В Риме Лилиан пробыла два дня. Она устала и почти все время спала. В конторе авиакомпании Лилиан увидела плакат с видом Венеции. Она решила поехать туда, а не в Париж. Ей захотелось увидеть этот город без суши, в котором дома, казалось, плыли по воде, увидеть прежде, чем она вернется. «Вернется? — удивленно подумала она. — Но куда? Куда?» Разве она не походила на птиц из старинной саги, которые рождались без ног и были обречены летать до самой смерти? И разве не сама она выбрала себе такую судьбу? Лилиан купила билет в Венецию, не известив Клерфэ. Все равно она успеет попасть в Париж до его приезда.
Самолет прибыл к вечеру, когда весь город казался розовым. Вода в бухте была неподвижной; дома и небо отражались в ней так четко, что нельзя было понять, куда летит самолет — к морю или к небу.

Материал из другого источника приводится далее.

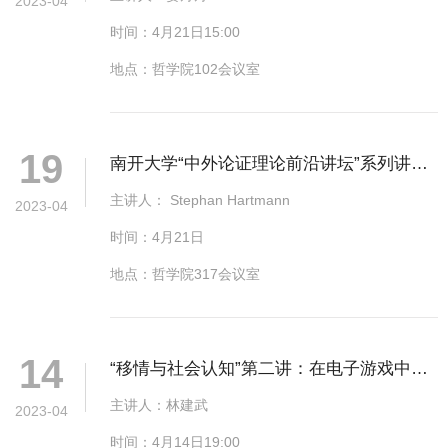
2023-04
时间：4月21日15:00
地点：哲学院102会议室
19
南开大学“中外论证理论前沿讲坛”系列讲座
第六讲
主讲人： Stephan Hartmann
2023-04
时间：4月21日
地点：哲学院317会议室
14
“移情与社会认知”第二讲：在电子游戏中上
瘾是容易摆脱的吗？——基于现象学视角的
主讲人：林建武
2023-04
一个考察
时间：4月14日19:00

Лилиан заняла угловую комнату в отеле «Даниэли». Лифтер немедленно сообщил ей, что именно в их отеле проходил бурный роман между Жорж Занд и молодым Альфредом Мюссе.
— Кто же кого обманывал? — спросила Лилиан. — Молодой возлюбленный свою стареющую подругу?
— Конечно, нет, — ответил лифтер с усмешкой. — Мадам Занд обманывала мосье Мюссе. С одним итальянским врачом. Мосье де Мюссе был поэт.
В глазах лифтера что-то блеснуло. Лилиан прочла в них веселую насмешку и почтение. «Она обманывала сама себя, — подумала Лилиан. — Наверное, придя к одному, она вспоминала другого».
Вечером Лилиан прошлась по узким переулкам, а потом взяла гондолу и поехала к театру «Ла Фениче». Главный подъезд находился на другой стороне здания, к боковому входу причаливало совсем мало гондол. «Я, как вор, проберусь в театр, — подумала она, — так же как раньше пробралась в жизнь, спустившись с гор».
— Женщине нельзя быть одной в Венеции, — сказал гондольер, когда Лилиан выходила, — особенно если она молода и уж во всяком случае, если она красива.
Лилиан посмотрела на красный закат.
— Разве здесь вообще можно почувствовать себя одной?
Гондольер сунул в карман свои лиры.
— Больше, чем где бы то ни было, синьора. Если, конечно, вы здесь не родились, — добавил он.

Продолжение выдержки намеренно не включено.